我不喜欢基于类型双关的方法——编译器经常会警告它。这正是工会的用途!

bool is_big_endian(void)
{
    union {
        uint32_t i;
        char c[4];
    } bint = {0x01020304};

    return bint.c[0] == 1; 
}

The principle is equivalent to the type case as suggested by others, but this is clearer - and according to C99, is guaranteed to be correct. gcc prefers this compared to the direct pointer cast.

原理等同于其他人建议的类型案例,但这更清晰 - 根据 C99,保证是正确的。与直接指针转换相比,gcc 更喜欢这个。

This is also much better than fixing the endianness at compile time - for OS which support multi-architecture (fat binary on Mac os x for example), this will work for both ppc/i386, whereas it is very easy to mess things up otherwise.

这也比在编译时修复字节序要好得多 - 对于支持多架构的操作系统(例如 Mac os x 上的胖二进制文件),这对 ppc/i386 都适用,否则很容易搞砸.

回答by Eric Petroelje

You can do it by setting an int and masking off bits, but probably the easiest way is just to use the built in network byte conversion ops (since network byte order is always big endian).
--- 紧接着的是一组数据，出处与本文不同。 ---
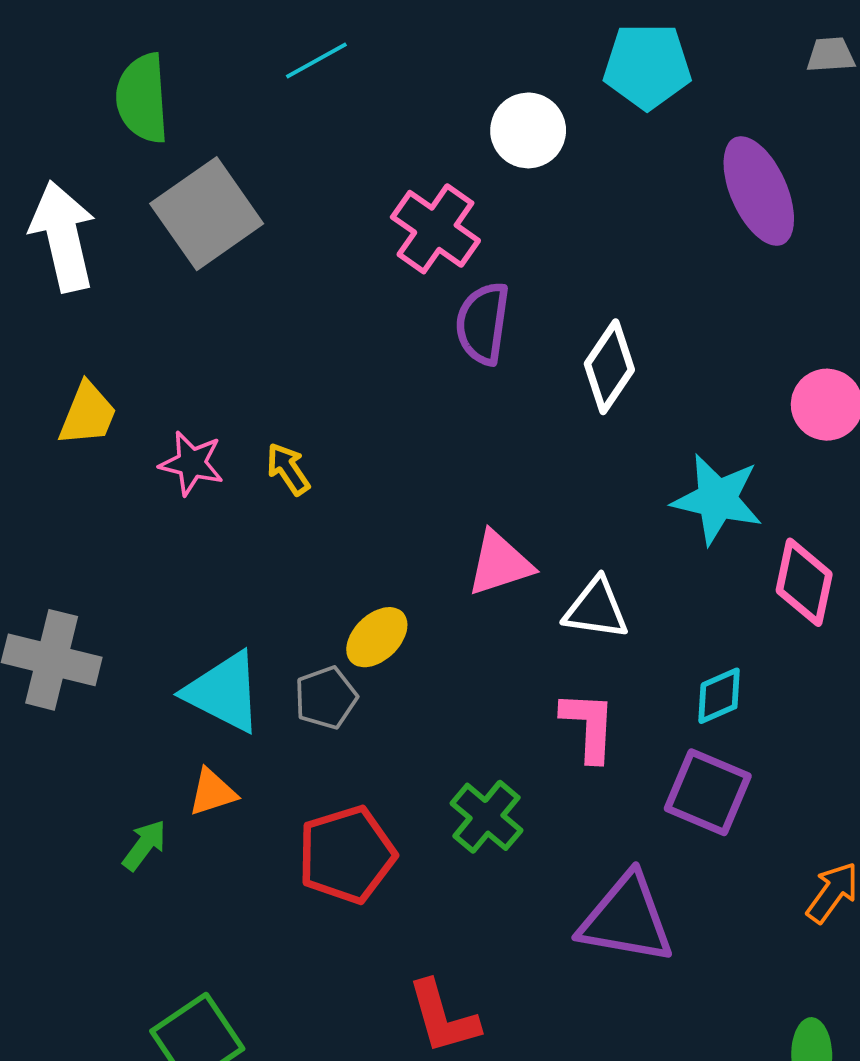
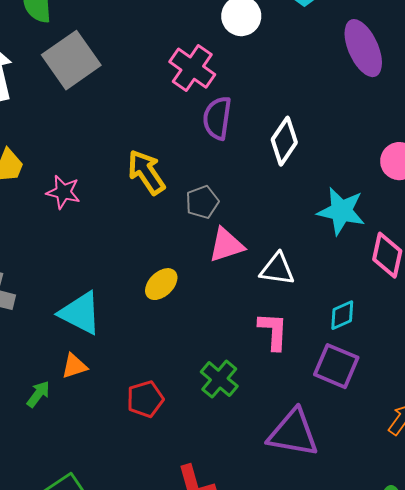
yellow arrow: (288, 469) -> (146, 172), moved, size x1.6
gray pentagon: (326, 698) -> (202, 202), moved
red pentagon: (347, 855) -> (145, 399), size x0.7

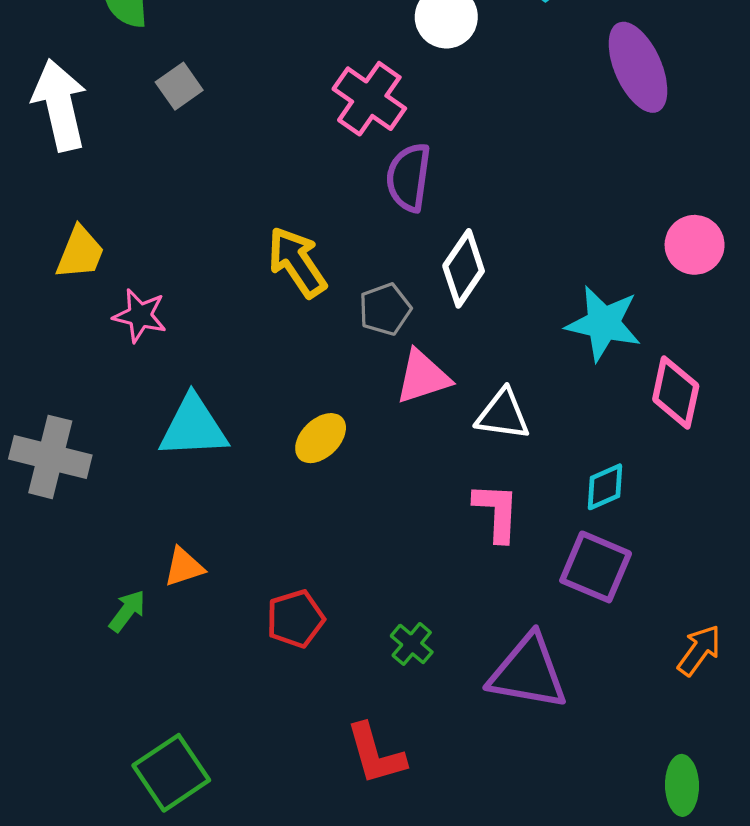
gray square: (71, 60) -> (179, 86), size x0.5
white diamond: (284, 141) -> (464, 268), moved
pink star: (63, 192) -> (140, 316), moved
cyan triangle: (80, 313) -> (193, 427), moved, turned -30
green cross: (219, 379) -> (412, 644), moved, size x0.7

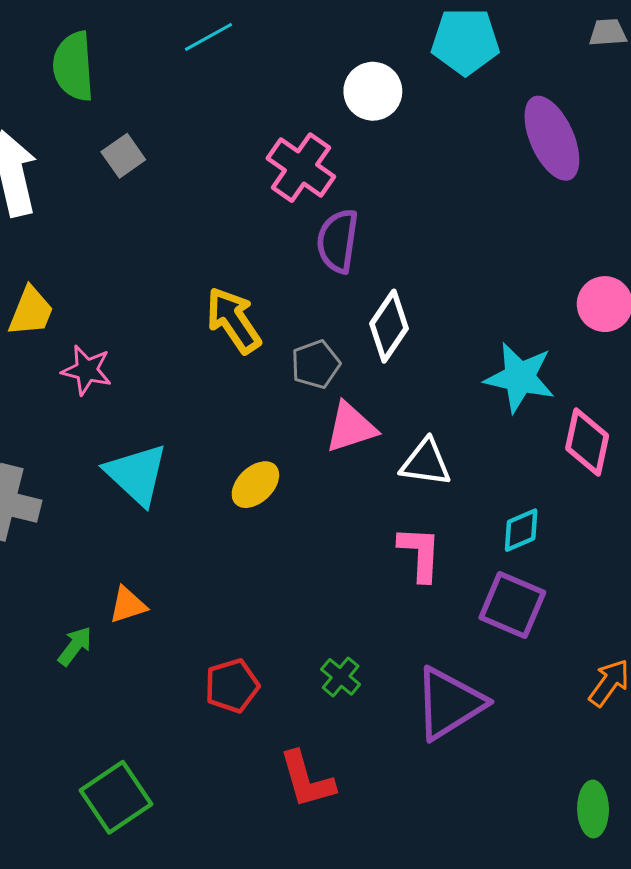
cyan triangle: (193, 427) -> (137, 474), turned 46
red pentagon: (295, 619) -> (232, 686), moved
purple triangle: (528, 672) -> (449, 703), turned -42

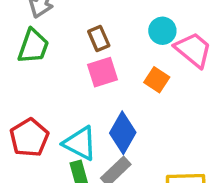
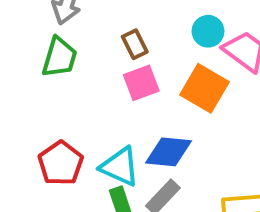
orange square: (157, 80) -> (205, 88), size x1.6
blue diamond: (123, 133) -> (169, 152), turned 69

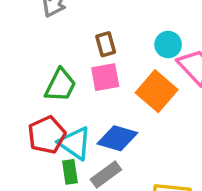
green trapezoid: (60, 57) -> (60, 85), moved
red pentagon: (61, 163) -> (47, 135), moved

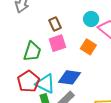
orange square: (157, 91) -> (88, 47), size x0.7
您可以通过设置 int 和屏蔽位来实现,但可能最简单的方法是使用内置的网络字节转换操作(因为网络字节顺序始终是大端)。

if ( htonl(47) == 47 ) {
  // Big endian
} else {
  // Little endian.
}

Bit fiddling could be faster, but this way is simple, straightforward and pretty impossible to mess up.

比特摆弄可能会更快,但这种方式简单、直接且不可能搞砸。

回答by Andrew Hare

Please see this article:

请看这篇文章

Here is some code to determine what is the type of your machine

int num = 1;
if(*(char *)&num == 1)
{
    printf("\nLittle-Endian\n");
}
else
{
    printf("Big-Endian\n");
}

这是一些代码来确定您的机器类型

int num = 1;
if(*(char *)&num == 1)
{
    printf("\nLittle-Endian\n");
}
else
{
    printf("Big-Endian\n");
}

回答by Lyberta

You can use std::endianif you have access to C++20 compiler such as GCC 8+ or Clang 7+.

std::endian如果您有权访问 C++20 编译器,例如 GCC 8+ 或 Clang 7+,则可以使用。

Note: std::endianbegan in <type_traits>but was movedto <bit>at 2019 Cologne meeting. GCC 8, Clang 7, 8 and 9 have it in <type_traits>while GCC 9+ and Clang 10+ have it in <bit>.

注:std::endian开始<type_traits>,但被转移<bit>在2019科隆会议。GCC 8、Clang 7、8 和 9 包含它,<type_traits>而 GCC 9+ 和 Clang 10+ 包含它<bit>

#include <bit>

if constexpr (std::endian::native == std::endian::big)
{
    // Big endian system
}
else if constexpr (std::endian::native == std::endian::little)
{
    // Little endian system
}
else
{
    // Something else
}

回答by bill

This is normally done at compile time (specially for performance reason) by using the header files available from the compiler or create your own. On linux you have the header file "/usr/include/endian.h"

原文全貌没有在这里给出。